I first heard Keith Jarrett on the recommendation of Patrick Moraz. Moraz had just replaced Rick Wakeman in the prog-rock band Yes and I was anxiously learning all I could about this relatively unknown keyboardist. Moraz said in an interview in Melody Maker magazine that one of his biggest influences was another (to me) unknown keyboardist, Keith Jarrett.
I tore down to Harmony House Records (Detroit, where we lived in 1976) and bought a double white album with Jarrett’s picture on the cover. Back home again I put the first disk on my parents hi-fi. The Koln Concert. Listening to a rather long piano intro, I patiently waited for the band to join in, or maybe some synths to start winding up. (This was 1976, after all)
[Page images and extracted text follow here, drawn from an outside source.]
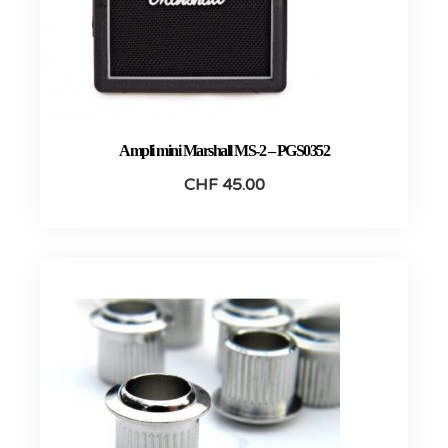
Ampli mini Marshall MS-2 – PGS0352
CHF
45.00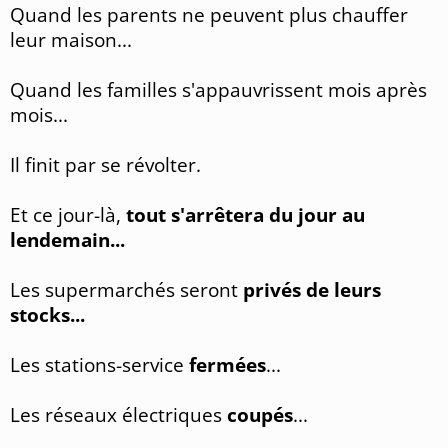
Quand les parents ne peuvent plus chauffer
leur maison...
Quand les familles s'appauvrissent mois après
mois...
Il finit par se révolter.
Et ce jour-là,
tout s'arrêtera du jour au
lendemain...
Les supermarchés seront
privés de leurs
stocks...
Les stations-service
fermées
...
Les réseaux électriques
coupés
...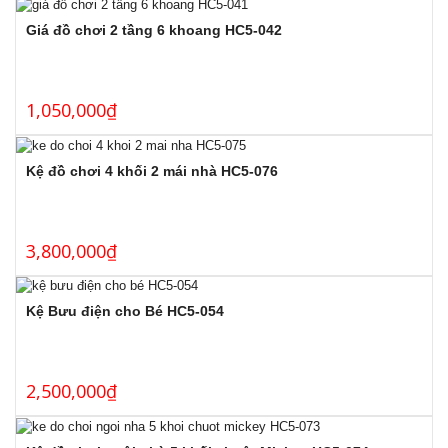
Giá đồ chơi 2 tầng 6 khoang HC5-042
1,050,000
₫
Kệ đồ chơi 4 khối 2 mái nhà HC5-076
3,800,000
₫
Kệ Bưu điện cho Bé HC5-054
2,500,000
₫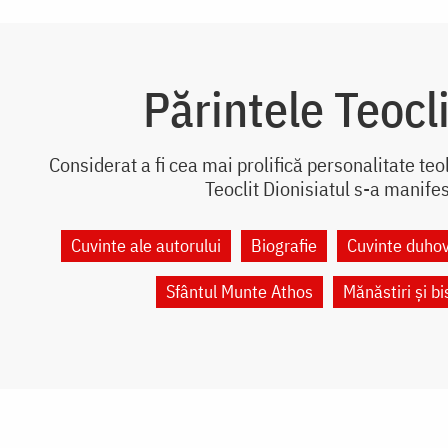
Părintele Teocli
Considerat a fi cea mai prolifică personalitate te
Teoclit Dionisiatul s-a manifes
Cuvinte ale autorului
Biografie
Cuvinte duhov
Sfântul Munte Athos
Mănăstiri și bi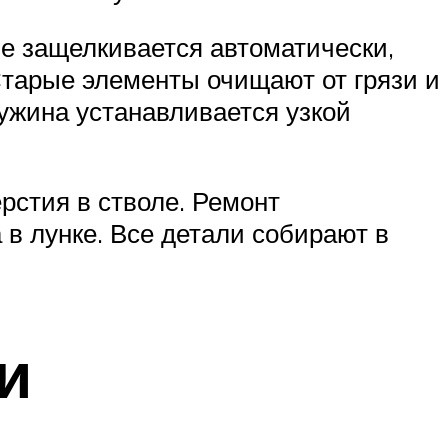
не защелкивается автоматически,
Старые элементы очищают от грязи и
ужина устанавливается узкой
рстия в стволе. Ремонт
в лунке. Все детали собирают в
и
…piano, piano, more piano…I grabbed the record jacket to look for a listing of band personnel, or a listing of keyboards used. No band, just Jarrett, no synths, just a slightly ratty sounding Steinway. To my horror, I realized that I had just purchased, and was actually listening to… a solo piano record. Let me make this long story a little shorter. Two months later I was lying flat on my back between the speakers listening to the Koln Concert for hours at a time. (Mr. Boldt, Grade 11 Geography, now you know where I was all those periods.) In fact, I just listened to The Koln Concert again today, 30 years later while digging in my garden. No voice, no drums, no synths, just a player and a piano.
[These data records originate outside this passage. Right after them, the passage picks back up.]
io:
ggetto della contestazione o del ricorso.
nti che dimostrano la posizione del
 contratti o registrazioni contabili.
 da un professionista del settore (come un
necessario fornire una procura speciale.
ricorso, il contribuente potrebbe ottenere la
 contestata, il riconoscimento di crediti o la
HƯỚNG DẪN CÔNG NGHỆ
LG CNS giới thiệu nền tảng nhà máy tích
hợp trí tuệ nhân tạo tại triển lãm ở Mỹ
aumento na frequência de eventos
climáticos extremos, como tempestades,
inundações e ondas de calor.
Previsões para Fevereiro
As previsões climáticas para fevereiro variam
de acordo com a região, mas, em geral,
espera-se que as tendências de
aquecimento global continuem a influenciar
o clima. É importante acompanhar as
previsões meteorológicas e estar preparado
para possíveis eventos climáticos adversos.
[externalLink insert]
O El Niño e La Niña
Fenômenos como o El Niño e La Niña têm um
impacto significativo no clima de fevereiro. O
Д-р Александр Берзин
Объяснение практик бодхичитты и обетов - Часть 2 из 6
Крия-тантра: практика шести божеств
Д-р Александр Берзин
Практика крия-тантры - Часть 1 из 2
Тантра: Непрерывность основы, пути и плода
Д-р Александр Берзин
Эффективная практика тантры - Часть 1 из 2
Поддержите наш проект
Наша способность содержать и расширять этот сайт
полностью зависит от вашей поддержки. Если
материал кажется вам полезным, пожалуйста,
I’m still fascinated with technology- wacky inventions, computers, synthesizers, bells and whistles- all kinds. It’s taken almost 30 years, but I’ve come to see that the piano, when it comes right down to it, is just a big machine. A very solid and refined one, but a machine, nonetheless. I often tell my electronic music students that if you scuffle your feet across a carpet and touch a PC there’s a good chance you’ll scramble it’s nimble but fragile little brains, rendering it useless for a while. I tell them, if you want truly advanced technology, buy a piano. It’s been refined for 300 years and won’t stop working because of a little static electricity.
Keith Jarrett continues to be an outspoken proponent of acoustic music. Whether it’s digging ever deeper with his jazz standards trio, http://www.youtube.com/watch?v=io1o1Hwpo8Y&mode=related&search=
interpreting classical repertoire from Bach to Shostakovich, http://www.youtube.com/watch?v=NL9aEdOT_6s&mode=related&search=
(the critics were smacking their lips waiting to rip Jarrett to shreds, only to eventually admit that he is a profound interpreter of this repertoire), or if he’s playing extended solo piano improvisations like The Koln Concert,
http://www.youtube.com/watch?v=HPqK1JJOFxw&mode=related&search=
Jarrett’s output is staggering. Confession- the 10 disk Sun-Bear Concerts were released in 1978. Jarrett has added to his body of work at such an astonishing rate that I’ve only gotten through 8 of the 10 disks. Embarrassing, but Jarrett can produce music faster than I’m able to even listen to, or absorb.
Prickly, joyous, morose, obtuse, heartbreaking…thrilling.